● **Exercise prompt**
Return the data exactly, with all pictures removed.
───── Task input ─────
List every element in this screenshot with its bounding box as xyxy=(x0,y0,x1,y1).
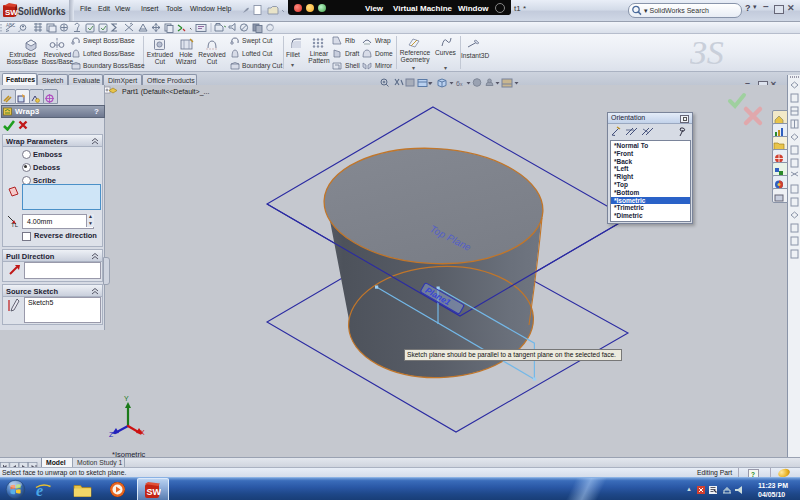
svg-text:Y: Y xyxy=(124,395,129,402)
svg-text:TL: TL xyxy=(11,222,19,228)
svg-text:e: e xyxy=(36,482,43,499)
svg-text:*Isometric: *Isometric xyxy=(112,450,146,457)
svg-text:Z: Z xyxy=(109,431,114,438)
svg-text:SW: SW xyxy=(147,487,161,497)
svg-text:ABC: ABC xyxy=(6,23,16,28)
svg-text:X: X xyxy=(140,429,145,436)
svg-text:Part1 (Default<<Default>_...: Part1 (Default<<Default>_... xyxy=(122,88,209,96)
svg-text:6x: 6x xyxy=(456,80,463,87)
svg-text:ЗS: ЗS xyxy=(690,34,724,71)
svg-text:SW: SW xyxy=(5,8,18,17)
─────
● **Response for this exercise**
List every element in this screenshot with its bounding box as xyxy=(x0,y0,x1,y1).
svg-text:Y: Y xyxy=(124,395,129,402)
svg-text:TL: TL xyxy=(11,222,19,228)
svg-text:e: e xyxy=(36,482,43,499)
svg-text:*Isometric: *Isometric xyxy=(112,450,146,457)
svg-text:Z: Z xyxy=(109,431,114,438)
svg-text:SW: SW xyxy=(147,487,161,497)
svg-text:ABC: ABC xyxy=(6,23,16,28)
svg-text:X: X xyxy=(140,429,145,436)
svg-text:Part1 (Default<<Default>_...: Part1 (Default<<Default>_... xyxy=(122,88,209,96)
svg-text:6x: 6x xyxy=(456,80,463,87)
svg-text:ЗS: ЗS xyxy=(690,34,724,71)
svg-text:SW: SW xyxy=(5,8,18,17)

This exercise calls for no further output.